Sometimes, if you work hard enough and look closely enough, you wind up holding success right in the palm of your hand.
One single mussel on your plate isn’t worth much, but a live southern rainbow mussel in the waters of Raccoon Creek—a 21-mile-long tributary of the Etowah River—might just be invaluable.
Along with the Conasauga and Coosawatte rivers, the Etowah is a major contributor to the Upper Coosa Watershed, which spans twenty Georgia counties and stretches into parts of Alabama and Tennessee. These bodies of water support a remarkable diversity of plants and animals and are the lifeblood of the region’s agriculture and industry. They also contribute more than 10 percent of the drinking water to metro Atlanta and surrounding communities.
Raccoon Creek, like the Etowah itself, was once a vibrant and balanced aquatic ecosystem. But decades of gold mining contaminated the region’s waters while rural development and increased agriculture altered the natural hydrology of the creek. Together, those factors greatly reduced populations of darters—small minnow-like fish that are the foundation of the aquatic food chain.
While the loss of a keystone species adversely affects the entire system, the decrease in darters was particularly harmful for southern rainbow mussels (villosa vibex), which, in a roundabout way, rely on the fish to propagate.
“Mussels need specific fish to breed,” explains Katie Owens, Upper Coosa Basin project director for The Nature Conservancy in Georgia. “Female mussels release glochidia—larval mussels—which attach to a host fish. They grow and live off the fish and then drop off into the stream channel when they reach the juvenile stage. Southern rainbow mussels use sunfish as hosts and sunfish feed on darters. In a way, mussels and darters together are like the canary in the coal mine for rivers and creeks. ”
Owens has been looking in vain for mussels in the Etowah River and its tributaries since 2008, and she estimates it’s been at least three decades since the last verified sighting of a live mussel in Raccoon Creek. “They were gone,” she says. “Even though gold mining ceased more than a century ago and the contaminants are gone, other changes to water conditions were so drastic that most people completely wrote off finding them.”
To Owens, the lack of mussels was symptomatic of larger problems that could only be addressed through targeted restoration.

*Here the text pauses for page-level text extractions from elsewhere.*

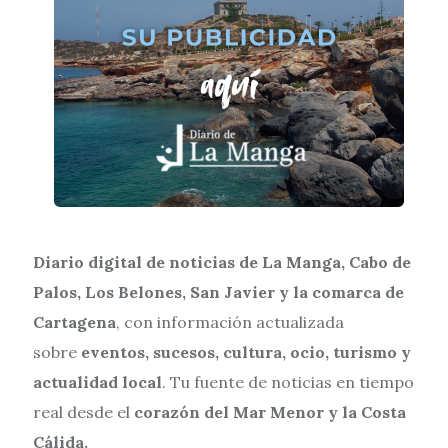
Diario digital de noticias de La Manga, Cabo de
Palos, Los Belones, San Javier y la comarca de
Cartagena
, con información actualizada
sobre
eventos, sucesos, cultura, ocio, turismo y
actualidad local
. Tu fuente de noticias en tiempo
real desde el
corazón del Mar Menor y la Costa
Cálida.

Luckily, Raccoon Creek is part of a larger watershed system that has received tremendous conservation attention in the past few years.
“The Georgia Department of Natural Resources (DNR), United States Fish and Wildlife Service, and Paulding and Bartow counties have played a big role in land protection,” says Owens. “More than 20 percent of the watershed—almost 35,000 acres –is already under permanent protection.”
If You Restore It, They Will Come
Owens estimates it took about two months to restore a mile of Raccoon Creek—60 days of pushing dirt, replanting trees, establishing shrub buffers and stabilizing stream banks in order to stop the flow of sediment into the creek and recreate the types of fast-moving riffles darters need to survive.
But the real work began nearly a decade ago, long before the first shovels hit the dirt.
“The land along the creek is privately owned by farmers,” Owens says, “so about eight years ago I started by knocking on the door of one landowner—one farmer. We built a relationship of trust and I worked my way throughout the community.”
After finding farmers in the watershed willing to allow restoration on their property, Owens set out to design the most effective possible projects within her budget, which came from a grant from the U.S. Fish and Wildlife Service and donations from individuals and Georgia Power.
Owens spearheaded a Rapid Watershed Assessment to inform those designs and to ensure that future projects would leverage existing conservation in the watershed, for example by improving fish passage further downstream. And since Raccoon Creek contains two threatened species, the Etowah and Cherokee darters, Owens had to submit her designs through a drawn-out federal approval process.
With the planning finally completed, Owens and the restoration contractors could finally get down to the dirty work, which wrapped earlier this year. And once that was done, it was time to go looking for mussels.
A Huge Payoff in a Tiny Package
Mussels, even under the best conditions, can be difficult to find. They’re small and millions of years of evolutionary design have made them nearly indistinguishable from the rocks with which they share the stream bed. The solution for conservationists on sampling expeditions is decidedly low-tech. “You snorkel for them,” explains Owens.
On just such a trip in Raccoon Creek in fall 2013, a team that included Owens, students from nearby Kennesaw State University, a biologist from the Paulding County water department and DNR interns, found the first confirmed mussel in decades. “She was female and gravid—open and about to release a larval glochidium—which is even more exciting.”
For the understated Owens the discovery was a sign of hope for an entire species and a bit of hard-earned validation for years of work.
It was also proof that in conservation, no success is achieved in a vacuum. For Owens and countless other conservationists around the world, every decision made, every minute in the field and every dollar spent are working towards a bigger picture that may take years—even decades—to come into focus.
But sometimes, if you work hard enough and look closely enough, you wind up holding success right in the palm of your hand.